By one issue on appeal, Daniels "asks the Third Court of Appeals to determine if the Trial Judge abused her discretion by arbitrarily considering prior orders to dismiss 'without prejudice' equivalent to dismissal 'with prejudice' to deem Appellant a vexatious litigant." In his brief, Daniels takes issue with two of the district court's findings supporting the conclusion that he is a vexatious litigant: (1) that previous litigation between him and the defendants in the present case has been "finally determined" against him, and (2) that the previous litigation involved the same cause of action, claim, controversy or any of the issues of fact or law at issue in the present case.
Daniels argues that the district court erred by concluding that the dismissal of the 2004 suit "without prejudice" was a "final determination" within the meaning of chapter 11 of the civil practice and remedies code. See id. The record evidence establishes that Daniels did not perfect an appeal of the dismissal of the 2004 suit, and that the district-court judgment became final by operation of law. Daniels cites no authority for his contention that a dismissal without prejudice is not a final determination within the meaning of the statute. While there is authority for the proposition that a nonsuit without prejudice is not a final judgment, see, e.g., McGowen v. Huang, 120 S.W.3d 452, 462 (Tex. App.--Texarkana 2003, pet. denied), an order of dismissal that completely disposes of the case is a final and appealable judgment. Armendaiz v. Ray, 215 S.W.2d 210, 212 (Tex. Civ. App.--San Antonio 1948, no writ); see also Hosey v. County of Victoria, 832 S.W.2d 701, 703 (Tex. App.--Corpus Christi 1992, no writ) (order of dismissal for want of prosecution was final judgment); Dilmore v. Russell, 519 S.W.2d 278, 280 (Tex. Civ. App.--Dallas 1975, no writ) (judgment of dismissal is final in sense that it disposes of pending action although not adjudicating merits).
By arguing that the dismissal order "without prejudice" is not a final determination of the prior litigation for purposes of declaring him a vexatious litigant, Daniels asks this Court to hold that chapter 11 requires there to have been a prior determination on the merits of his claim. The statute, however, simply requires that the prior determination was "final," not that it adjudicated the merits of the claim. Daniels's apparent concern that application of chapter 11 results in the dismissal of meritorious claims is unwarranted--a prerequisite to the district court's determination that a party is a vexatious litigant is its conclusion that there is not a reasonable probability that the party will prevail on his claims. See Tex. Civ. Prac. & Rem. Code Ann. § 11.054. The district court's determination that Daniels is a vexatious litigant entails a finding that it was not reasonably probable that Daniels would prevail in this litigation against these defendants. Daniels does not contend on appeal that there was error in this finding.

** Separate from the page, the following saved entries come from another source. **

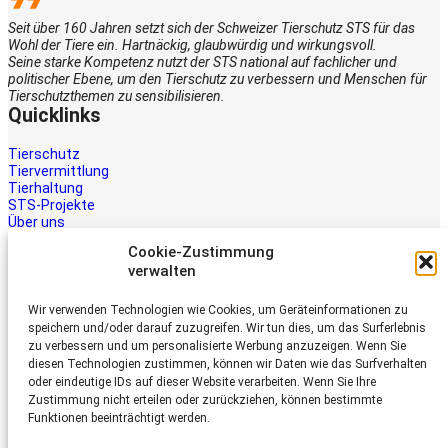
Seit über 160 Jahren setzt sich der Schweizer Tierschutz STS für das
Wohl der Tiere ein. Hartnäckig, glaubwürdig und wirkungsvoll.
Seine starke Kompetenz nutzt der STS national auf fachlicher und
politischer Ebene, um den Tierschutz zu verbessern und Menschen für
Tierschutzthemen zu sensibilisieren.
Quicklinks
Tierschutz
Tiervermittlung
Tierhaltung
STS-Projekte
Über uns
STS-Multimedia
Cookie-Zustimmung
Kontakt
verwalten
Jetzt helfen
Wir verwenden Technologien wie Cookies, um Geräteinformationen zu
Tiere brauchen Hilfe – auch Ihre.
speichern und/oder darauf zuzugreifen. Wir tun dies, um das Surferlebnis
Unterstützen Sie die Arbeit des
zu verbessern und um personalisierte Werbung anzuzeigen. Wenn Sie
Schweizer Tierschutz STS.
diesen Technologien zustimmen, können wir Daten wie das Surfverhalten
Jetzt spenden
oder eindeutige IDs auf dieser Website verarbeiten. Wenn Sie Ihre
Schweizer Tierschutz STS
Zustimmung nicht erteilen oder zurückziehen, können bestimmte
Funktionen beeinträchtigt werden.
Dornacherstrasse 101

The evidence establishes not only that a final judgment had been rendered in the 2002 suit, but also that the 2004 suit was dismissed, no appeal was taken therefrom, and the judgment in that case is final. This evidence is sufficient to support the district court's finding that there had been a final determination of both the 2002 suit and the 2004 suit between Daniels and one or more of the defendants in the instant case. See id. § 11.054(2).

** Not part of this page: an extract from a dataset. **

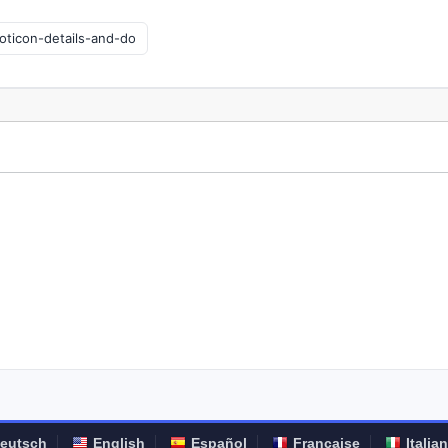
eutsch
English
Español
Française
Italia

Daniels also complains of the district court's finding that there was no meaningful difference between the pleadings in the 2004 suit and the pleadings in the instant suit. (2) After comparing the pleadings in the 2004 suit to the pleadings in this case, we conclude that the evidence supports the district court's implied finding that the instant suit is an attempt to relitigate the causes of action and issues Daniels raised in the 2004 suit. In both cases, Daniels complains of a campaign of harassment carried out by Huyck, and a civil conspiracy among Lockhart, Huyck, Terry, and Schexnayder to cause him financial harm. Both suits contain allegations that Lockhart and Bickerstaff Heath exercised undue influence over the trial judge, and that they derived their influence through judicial campaign contributions. The only difference between the two suits that Daniels identifies is "the removal of the malicious prosecution claim, and the inclusion of additional evidence." The elimination of a claim in the instant case does not make the remaining claims different from those made in the 2004 suit. Nor do additional allegations supporting a cause of action change its nature. The evidence supports the trial court's finding that there was no meaningful distinction between Daniels's claims in the instant case and those stated in the 2004 suit. The statute requires only a repeated relitigation or attempted relitigation of "any of the issues of fact or law" previously determined.
Moreover, a determination of the issues raised in this case would also require relitigating issues of fact or law already decided in the 2002 suit. For example, to demonstrate that Lockhart and Bickerstaff Heath exercised undue influence over the district judge in the 2002 suit, as alleged in the present case, Daniels would be required to show that the trial court in the 2002 suit was not fair or impartial. This Court has already rejected Daniels's claim that the trial court in the 2002 suit "made it obvious" that it favored Balcones Woods Club and "effectively eliminated any possibility of discovering the complete truth behind this matter." See Daniels, 2006 Tex. App. LEXIS 957, at *6-9. We conclude that the trial court did not act unreasonably in finding that, in bringing the instant case, Daniels was repeatedly attempting to relitigate causes of action or issues of fact or law finally determined against him in previous litigation. Therefore, the trial court did not abuse its discretion in declaring Daniels a vexatious litigant under chapter 11 of the civil practice and remedies code. See Tex. Civ. Prac. & Rem. Code Ann. §11.054. We overrule Daniels's sole issue.
CONCLUSION
Having found no abuse of discretion in the district court's determination that Daniels is a vexatious litigant pursuant to chapter 11 of the civil practice and remedies code, we affirm the district court's orders of dismissal.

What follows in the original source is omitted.